Xing Chao, Schumacher Fredrick R, Conti David V, Witte John S
Department of Epidemiology and Biostatistics, Case Western Reserve University, Cleveland, Ohio, USA.
BMC Genet. 2003 Dec 31;4 Suppl 1(Suppl 1):S44. doi: 10.1186/1471-2156-4-S1-S44.
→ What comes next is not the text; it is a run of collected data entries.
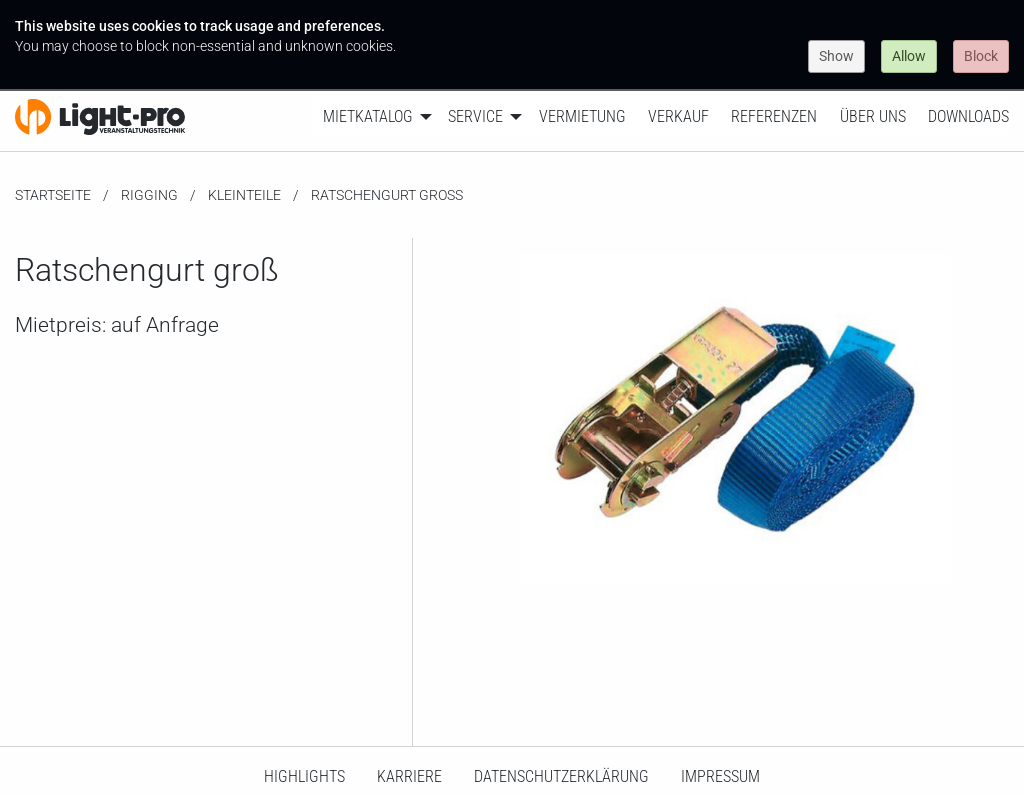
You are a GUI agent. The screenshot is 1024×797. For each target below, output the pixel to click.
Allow (909, 56)
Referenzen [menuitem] (774, 116)
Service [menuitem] (475, 116)
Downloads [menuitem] (968, 116)
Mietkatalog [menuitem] (368, 116)
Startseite (53, 195)
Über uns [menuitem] (873, 116)
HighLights (304, 776)
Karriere (409, 776)
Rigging (149, 195)
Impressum (720, 776)
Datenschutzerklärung (561, 776)
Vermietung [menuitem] (582, 116)
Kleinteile (244, 195)
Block (981, 56)
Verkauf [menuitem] (678, 116)
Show (836, 56)
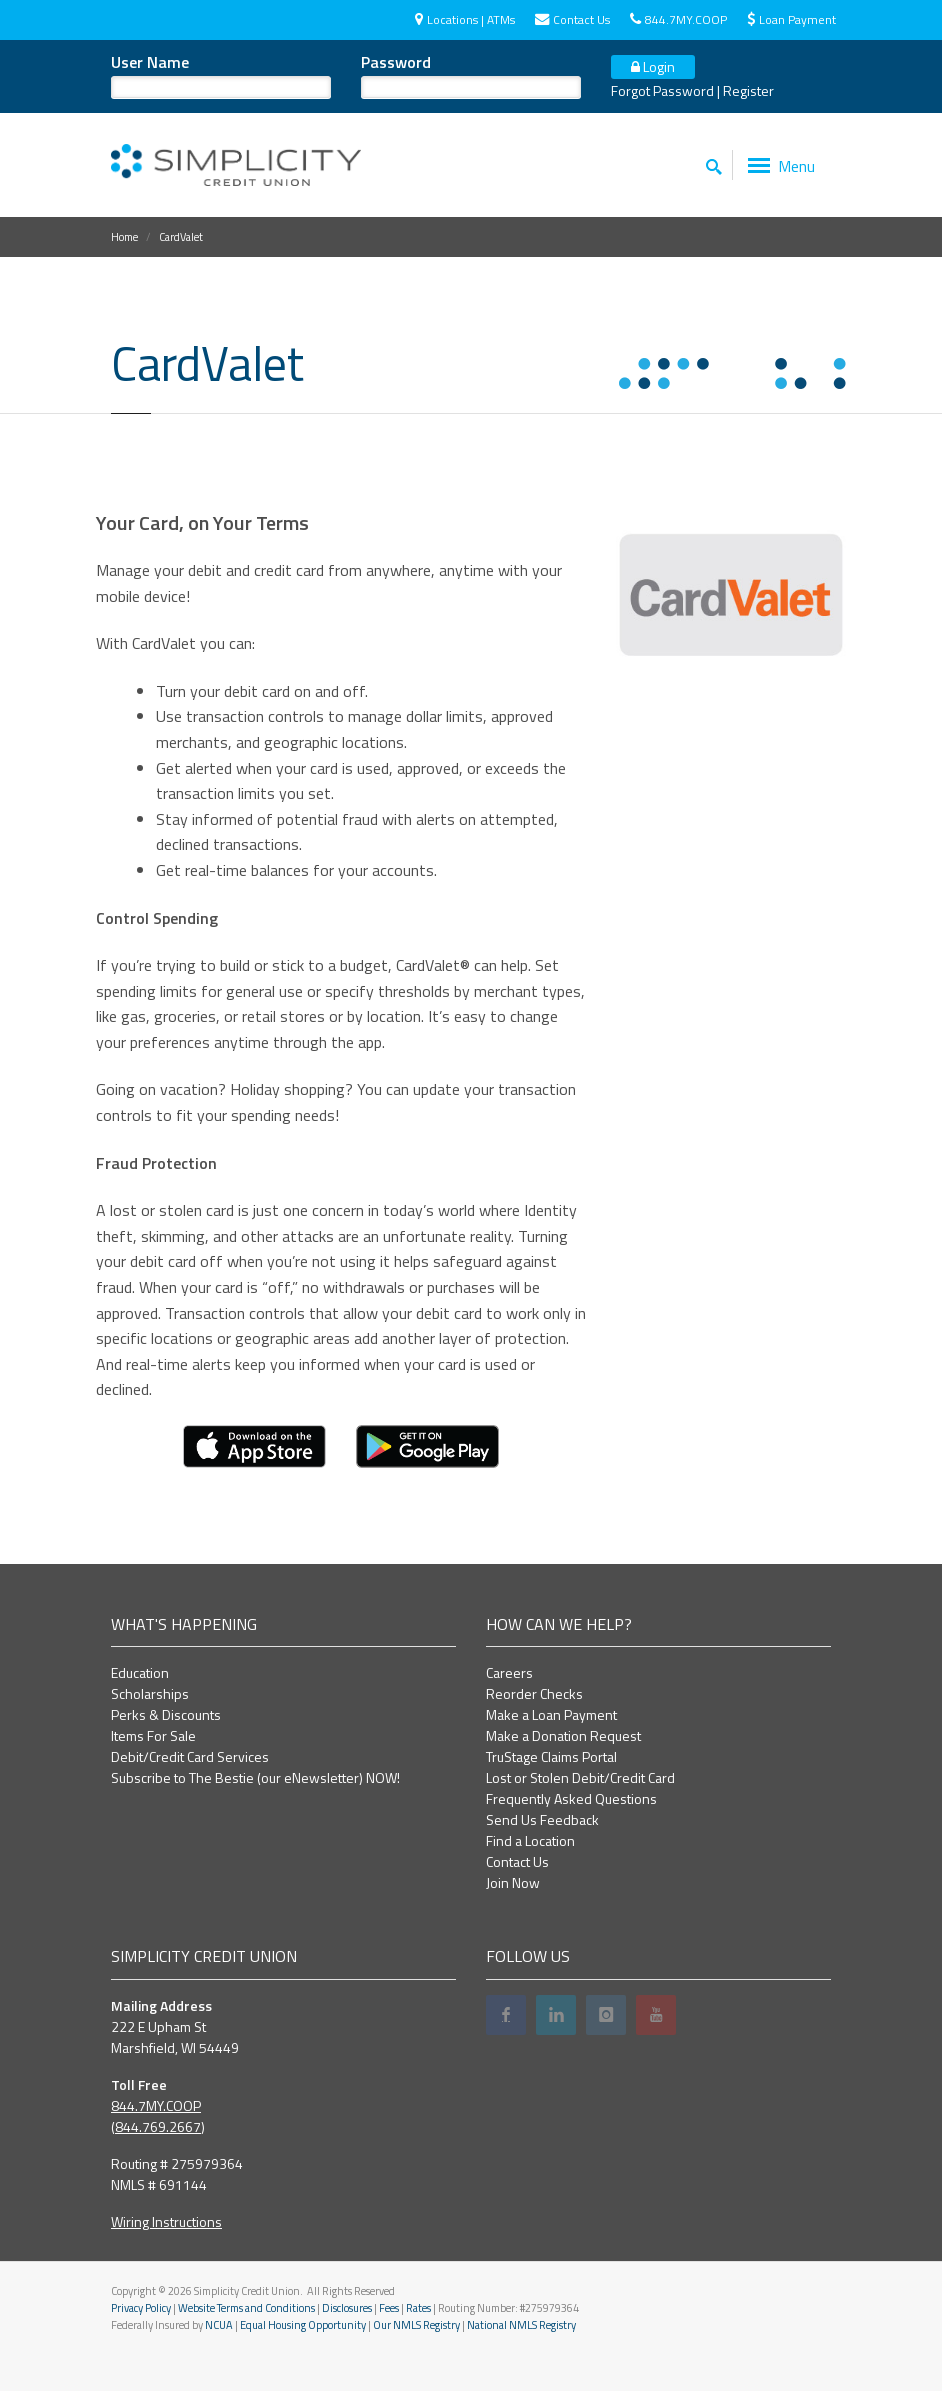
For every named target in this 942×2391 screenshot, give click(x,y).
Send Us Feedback (542, 1819)
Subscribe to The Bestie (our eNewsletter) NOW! (255, 1777)
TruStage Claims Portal (551, 1756)
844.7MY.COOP (678, 19)
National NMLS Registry (521, 2325)
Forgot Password (662, 90)
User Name (150, 62)
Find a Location (530, 1840)
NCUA (219, 2325)
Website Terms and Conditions (246, 2308)
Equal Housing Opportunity (303, 2325)
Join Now (513, 1882)
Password (396, 62)
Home (124, 237)
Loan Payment (791, 19)
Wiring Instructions (166, 2221)
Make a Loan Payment (551, 1714)
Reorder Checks (534, 1693)
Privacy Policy (141, 2308)
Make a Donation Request (563, 1735)
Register (748, 90)
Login (653, 66)
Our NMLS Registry (416, 2325)
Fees (389, 2308)
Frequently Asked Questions (571, 1798)
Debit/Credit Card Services (190, 1756)
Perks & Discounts (166, 1714)
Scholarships (150, 1693)
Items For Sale (153, 1735)
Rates (418, 2308)
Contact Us (572, 19)
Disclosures (347, 2308)
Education (140, 1672)
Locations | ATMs (465, 19)
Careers (509, 1672)
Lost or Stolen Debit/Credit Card (580, 1777)
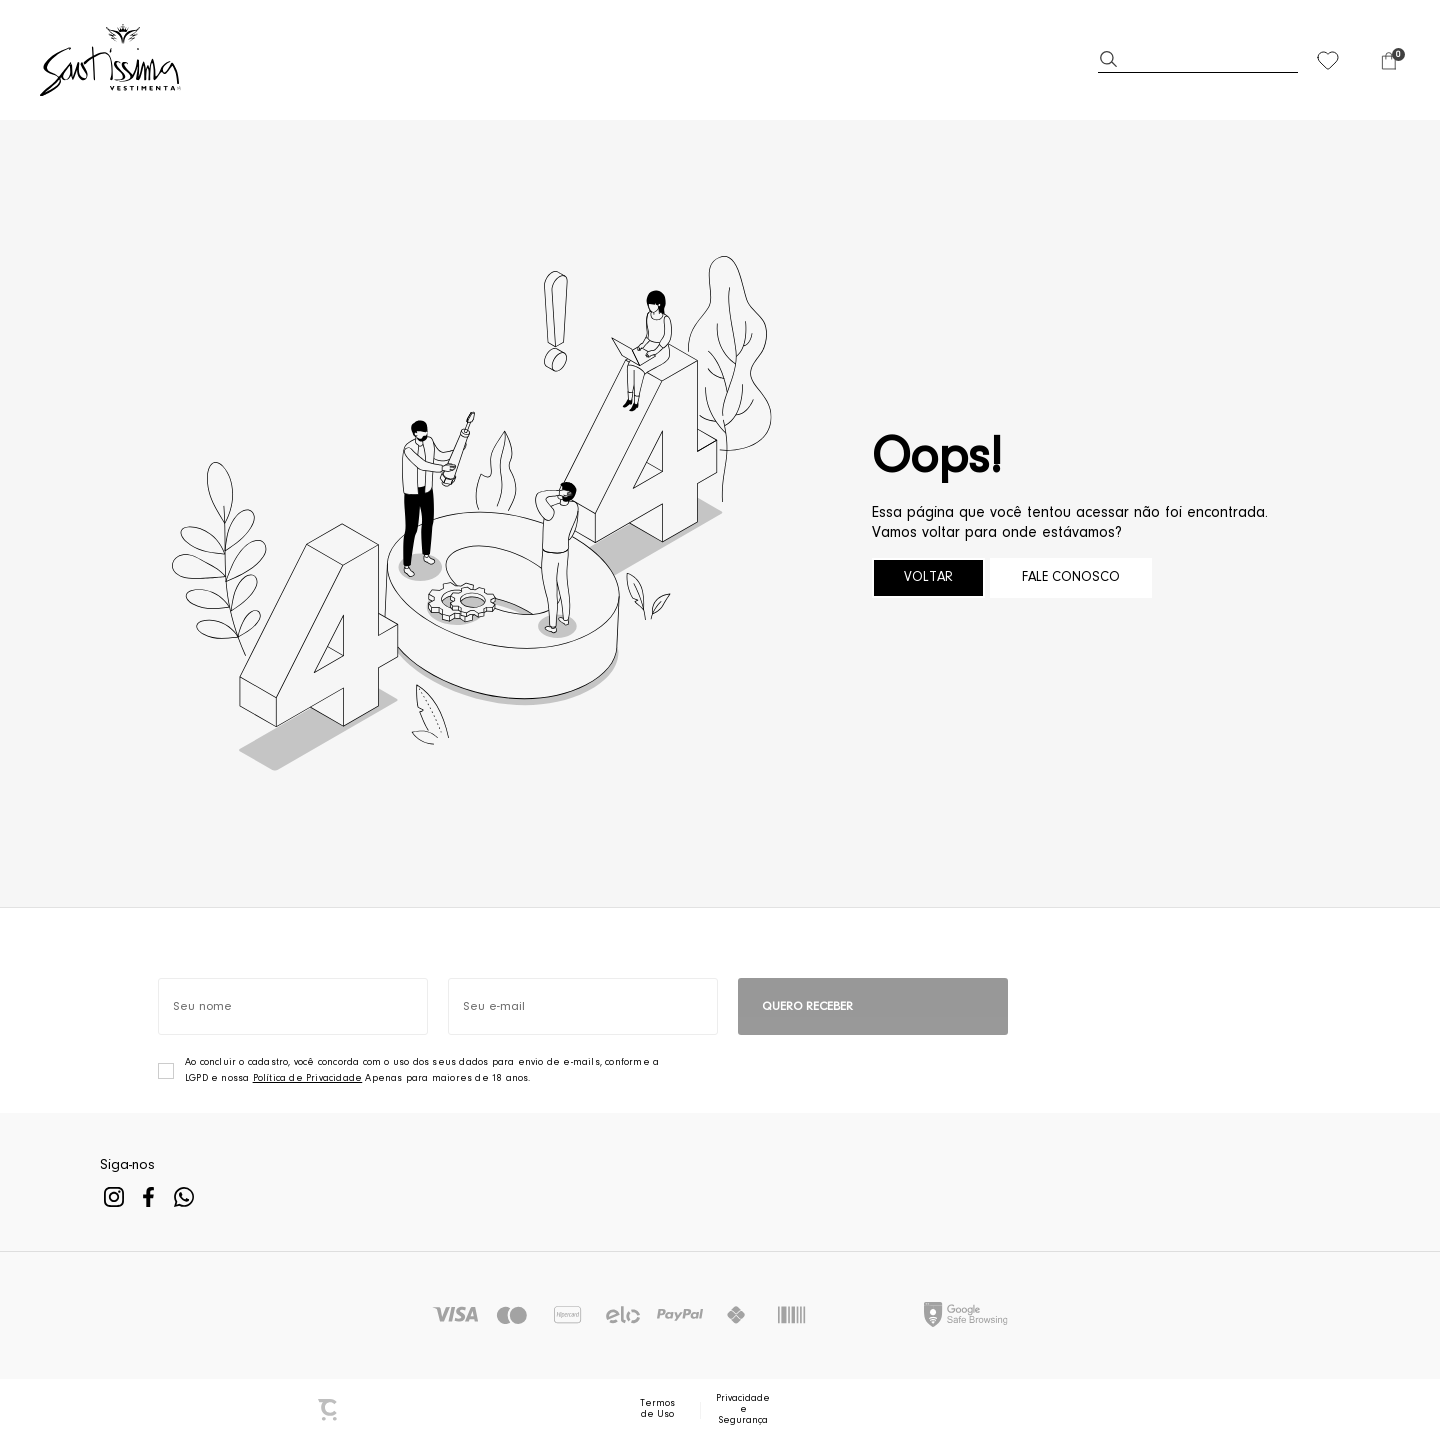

Observational cohort studies have been little used in linkage analyses due to their general lack of large, disease-specific pedigrees. Nevertheless, the longitudinal nature of such studies makes them potentially valuable for assessing the linkage between genotypes and temporal trends in phenotypes. The repeated phenotype measures in cohort studies (i.e., across time), however, can have extensive missing information. Existing methods for handling missing data in observational studies may decrease efficiency, introduce biases, and give spurious results. The impact of such methods when undertaking linkage analysis of cohort studies is unclear. Therefore, we compare here six methods of imputing missing repeated phenotypes on results from genome-wide linkage analyses of four quantitative traits from the Framingham Heart Study cohort.
We found that simply deleting observations with missing values gave many more nominally statistically significant linkages than the other five approaches. Among the latter, those with similar underlying methodology (i.e., imputation- versus model-based) gave the most consistent results, although some discrepancies remained.
Different methods for addressing missing values in linkage analyses of cohort studies can give substantially diverse results, and must be carefully considered to protect against biases and spurious findings.
观察性队列研究由于普遍缺乏大型的、特定疾病的家系,在连锁分析中很少被使用。然而,此类研究的纵向性质使其在评估基因型与表型的时间趋势之间的联系方面具有潜在价值。然而,队列研究中重复的表型测量(即随时间推移)可能存在大量缺失信息。现有处理观察性研究中缺失数据的方法可能会降低效率、引入偏差并产生虚假结果。在对队列研究进行连锁分析时,这些方法的影响尚不清楚。因此,我们在此比较六种填补重复表型缺失值的方法对弗雷明汉心脏研究队列中四个定量性状进行全基因组连锁分析的结果。
我们发现,简单地删除有缺失值的观察结果比其他五种方法产生了更多名义上具有统计学意义的连锁。在后者中,具有相似基础方法(即基于插补与基于模型)的方法给出了最一致的结果,尽管仍存在一些差异。
在队列研究的连锁分析中,处理缺失值的不同方法可能会产生截然不同的结果,必须仔细考虑以防止偏差和虚假发现。